Welcome to Built For Life, the twice-weekly newsletter designed to help you look, feel and perform better every day. If you're dealing with an injury right now, this one's for you.
Getting injured is brutal.
There's no way around it. The past nine weeks have been a mental roller coaster. I've been reminded how easy it is to fall off track when injury strikes, no matter how small or big it is.
But here's what I've learned: there's always something you can do.

May 5th. That's when it happened. An ankle avulsion fracture with a grade 2/3 ATFL tear. The first two weeks were rough.
I was in a boot pretty much full-time. Hopping around on crutches. Couldn't weight bear at all. Couldn't do much of anything physically. It felt like my world had stopped.
And honestly, that's when the mental battle starts. You go from training hard, hitting PRs, feeling strong to not being able to walk without crutches. Or help your kids in and out of the bath. Nothing more humbling than needing your wife's assistance for bathtime.
A lot of people stop here. They throw in the towel completely. No training. No nutrition focus. No sleep discipline. Just... give up.
And that's exactly when you need to tighten up the most.

While I couldn't train my lower body, I trained my upper body with extra focus. Three times a week in the gym. Chin-ups, dips, machines. Anything that didn't involve my ankle.
My mum actually said, “You're filling out your t-shirts again,” Good sign I was regaining some upper body size after having running as the top priority for months 😅
Because I didn't focus on what I couldn't do. I focused on what I could do.

Between weeks two and three, things started accelerating.
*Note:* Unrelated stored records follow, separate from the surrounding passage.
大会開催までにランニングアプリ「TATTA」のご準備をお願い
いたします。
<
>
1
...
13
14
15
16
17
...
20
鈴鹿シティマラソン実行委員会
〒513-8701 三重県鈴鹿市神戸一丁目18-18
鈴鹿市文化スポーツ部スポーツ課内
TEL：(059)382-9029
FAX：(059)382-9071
I could start hobbling around more. Moving my foot. Introducing light balance work, calf raises.
This is where proper rehab started to kick in.
By week five, I saw Rushabh, a physio friend. That's when I went from self-guided band work to a real plan. I asked him: "Give me whatever the optimal plan is if time wasn't an issue."
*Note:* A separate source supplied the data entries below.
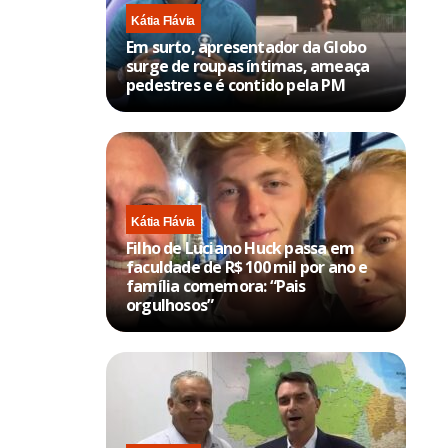
Kátia Flávia
Em surto, apresentador da Globo
surge de roupas íntimas, ameaça
pedestres e é contido pela PM
Kátia Flávia
Filho de Luciano Huck passa em
faculdade de R$ 100 mil por ano e
família comemora: “Pais
orgulhosos”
Three 45-minute physio sessions per week. Ankle work, calf work, footwork. Daily stuff that took 10-15 minutes.
Then I added in pool work. Three times a week with low-level plyometrics gradually introduced (think hopping in progressively shallower water).
The point: I was doing whatever it took to get back to normal. The idea of prolonging this longer than necessary was not an option.
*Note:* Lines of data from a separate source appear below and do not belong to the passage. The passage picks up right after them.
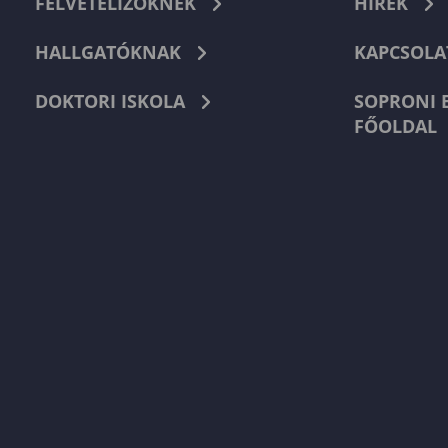
FELVÉTELIZŐKNEK
HÍREK
HALLGATÓKNAK
KAPCSOLA
DOKTORI ISKOLA
SOPRONI 
FŐOLDAL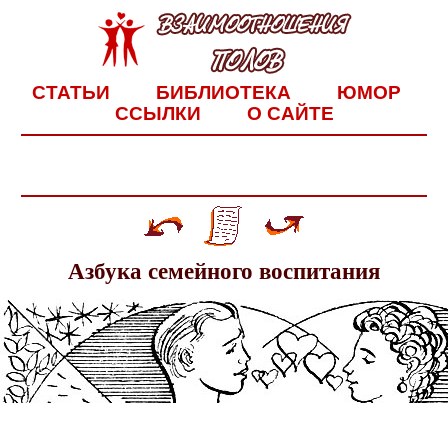
СТАТЬИ
БИБЛИОТЕКА
ЮМОР
ССЫЛКИ
О САЙТЕ
Азбука семейного воспитания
Training the injured area obviously matters. But what I realized moved the needle most was:
Sleep. I reset my sleep schedule completely. Bed by 10pm. Nothing good happens after 10pm when you're trying to recover and you've got little ones anyway. This was massive.
Nutrition. Didn't get sloppy. A lot of people throw their hands up and eat garbage when injured. Then they gain weight, get more inflamed, and recovery gets harder. I stayed disciplined.
Mindset. This might be the biggest one. The moment I shifted from "Ah, I'm injured, this sucks" to "I'm going to do everything in my power to get back as fast and as safely as possible," my day-to-day completely changed.
When you're injury-free, you're chasing goals. When you're injured, your only goal is to get healthy again.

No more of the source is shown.